Introduction
I always wanted an iOS app that would allow me to economize my time by converting speech to text. I know this option is built into the keyboard, but you first need to click the text field, then tap on the microphone, and finally speak. I wanted a one-click option with the possibility to integrate it into all my daily routines. Here is what I discovered:
First Step
The first step is to request authorization to access the device’s microphone using the Privacy - Speech Recognition Usage Description
key and the Privacy - Microphone Usage Description
key.
Second Step
The second step is to add a SpeechRecognizerService
that will detect and transcribe speech. It consists of SFSpeechRecognizer
, AVAudioSession
, and AVAudioEngine
. Your transcribed speech will be stored in the transcript
property.
import Foundation
import AVFoundation
import Speech
/// A helper for transcribing speech to text using SFSpeechRecognizer and AVAudioEngine.
actor SpeechRecognizerService: ObservableObject {
enum RecognizerError: Error {
case nilRecognizer
case notAuthorizedToRecognize
case notPermittedToRecord
case recognizerIsUnavailable
var message: String {
switch self {
case .nilRecognizer: return "Can't initialize speech recognizer"
case .notAuthorizedToRecognize: return "Not authorized to recognize speech"
case .notPermittedToRecord: return "Not permitted to record audio"
case .recognizerIsUnavailable: return "Recognizer is unavailable"
}
}
}
@MainActor @Published private(set) var transcript: String = ""
private var audioEngine: AVAudioEngine?
private var request: SFSpeechAudioBufferRecognitionRequest?
private var task: SFSpeechRecognitionTask?
private let recognizer: SFSpeechRecognizer?
/**
Initializes a new speech recognizer. If this is the first time you've used the class, it
requests access to the speech recognizer and the microphone.
*/
init() {
recognizer = SFSpeechRecognizer()
guard recognizer != nil else {
transcribe(RecognizerError.nilRecognizer)
return
}
Task {
do {
guard await SFSpeechRecognizer.hasAuthorizationToRecognize() else {
throw RecognizerError.notAuthorizedToRecognize
}
guard await AVAudioSession.sharedInstance().hasPermissionToRecord() else {
throw RecognizerError.notPermittedToRecord
}
} catch {
transcribe(error)
}
}
}
@MainActor func startTranscribing() {
Task {
await transcribe()
}
}
@MainActor func resetTranscript() {
Task {
await reset()
}
}
@MainActor func stopTranscribing() {
Task {
await reset()
}
}
}
private extension SpeechRecognizerService {
/**
Begin transcribing audio.
Creates a `SFSpeechRecognitionTask` that transcribes speech to text until you call `stopTranscribing()`.

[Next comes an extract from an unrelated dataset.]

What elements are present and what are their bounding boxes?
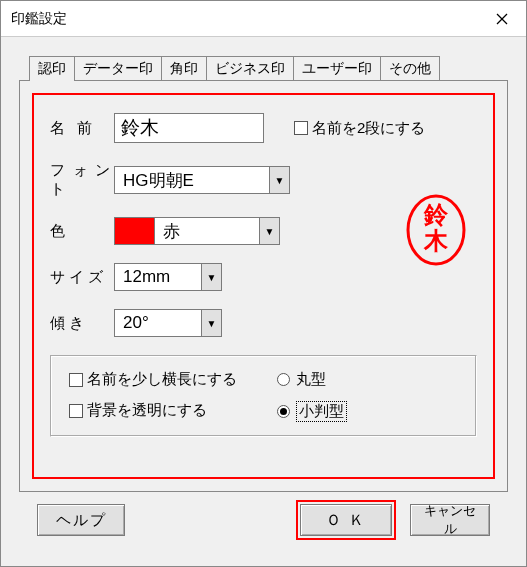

The resulting transcription is continuously written to the published `transcript` property.
*/
func transcribe() {
guard let recognizer, recognizer.isAvailable else {
self.transcribe(RecognizerError.recognizerIsUnavailable)
return
}
do {
let (audioEngine, request) = try Self.prepareEngine()
self.audioEngine = audioEngine
self.request = request
self.task = recognizer.recognitionTask(with: request, resultHandler: { [weak self] result, error in
self?.recognitionHandler(audioEngine: audioEngine, result: result, error: error)
})
} catch {
self.reset()
self.transcribe(error)
}
}
/// Reset the speech recognizer.
func reset() {
task?.cancel()
audioEngine?.stop()
audioEngine = nil
request = nil
task = nil
}
static func prepareEngine() throws -> (AVAudioEngine, SFSpeechAudioBufferRecognitionRequest) {
let audioEngine = AVAudioEngine()
let request = SFSpeechAudioBufferRecognitionRequest()
request.shouldReportPartialResults = true
let audioSession = AVAudioSession.sharedInstance()
try audioSession.setCategory(.playAndRecord, mode: .measurement, options: .duckOthers)
try audioSession.setActive(true, options: .notifyOthersOnDeactivation)
let inputNode = audioEngine.inputNode
let recordingFormat = inputNode.outputFormat(forBus: 0)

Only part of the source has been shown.